Men who Made Iceland
Matthías Jochumsson, poet and writer of Iceland’s national anthem
The West Fjörds have produced some of Iceland’s outstanding leaders in different fields, many in the 19th century, at a time when numerous of the world’s greatest names were born.
Matthías Jochumsson (11 November, 1835–18 December, 1920) was born on the Skógar farm on the south part of the West Fjörds to a poor farming family. He did not attend school until a comparatively late age when his talents were recognised and he went the Latin School in Reykjavik.
During the Christmas holiday in 1861, he wrote a play called, ‘The Outlaws’ which his fellow students performed the following year. It became an instant success and thus he first made his mark as a major poet and marked the beginning of modern Icelandic drama.
The play tells the story of the outlaw Skugga and his companions and their conflicts with the country people, inspired by the stories of outlaws living in the Icelandic wilderness. It has since been performed many times and Matthías, who had been planning to become a businessman, discovered his love of languages and literature that was to define his life.

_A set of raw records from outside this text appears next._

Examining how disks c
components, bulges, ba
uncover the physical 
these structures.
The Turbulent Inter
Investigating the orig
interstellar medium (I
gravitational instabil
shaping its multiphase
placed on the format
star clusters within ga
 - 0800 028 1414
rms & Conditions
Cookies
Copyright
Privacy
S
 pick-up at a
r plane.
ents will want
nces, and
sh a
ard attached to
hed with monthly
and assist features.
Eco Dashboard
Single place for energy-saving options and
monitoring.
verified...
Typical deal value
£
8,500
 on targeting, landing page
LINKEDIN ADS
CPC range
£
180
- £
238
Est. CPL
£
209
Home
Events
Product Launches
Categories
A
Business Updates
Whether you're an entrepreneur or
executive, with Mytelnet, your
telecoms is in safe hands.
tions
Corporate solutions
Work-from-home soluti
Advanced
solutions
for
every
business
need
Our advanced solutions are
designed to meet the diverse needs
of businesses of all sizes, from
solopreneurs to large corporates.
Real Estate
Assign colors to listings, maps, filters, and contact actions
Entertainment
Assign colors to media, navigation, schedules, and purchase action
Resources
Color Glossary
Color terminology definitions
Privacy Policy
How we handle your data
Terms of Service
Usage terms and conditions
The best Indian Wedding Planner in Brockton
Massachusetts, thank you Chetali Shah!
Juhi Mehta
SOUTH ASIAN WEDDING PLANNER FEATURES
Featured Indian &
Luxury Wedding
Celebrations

On graduating, he became a priest but, when he lost his second wife, it led to great mental anguish and a reconsideration of his religious beliefs. He took a break from the priesthood for some years, becoming the editor of the most popular weekly Icelandic journal, Þjólðólfur.
Although he returned to the Lutheran priesthood, his was a liberal thinking in contrast to the harsh religious dogmatism of the day. He travelled extensively, being drawn to the Romanticist and Reform movements like the Unitarian church. He read the works of Ralph Waldo Emerson and was said to be Iceland’s most able proponent of the liberal religious position.
He translated many works from different languages, including a number of Shakespeare’s works, but it was his prolific poetry that made him popular. He wrote his most famous poem for the 1,000 year celebration of Ingólfur Árnason’s pioneering of the country. This was destined to become Iceland’s national anthem.
He was the first poet to be granted a pension and the title of National Poet by the Alþingi, the Icelandic governing body in 1900, when he retired as a clergyman. Through his religious poetry, hymns and funeral elergies, along with his heroic narrative poems, he continued to preach Christian faith and humanity.
He moved to the northern town of Akureyri, where he built a house in 1903, where he lived until his death. The house is now open as a museum and study centre.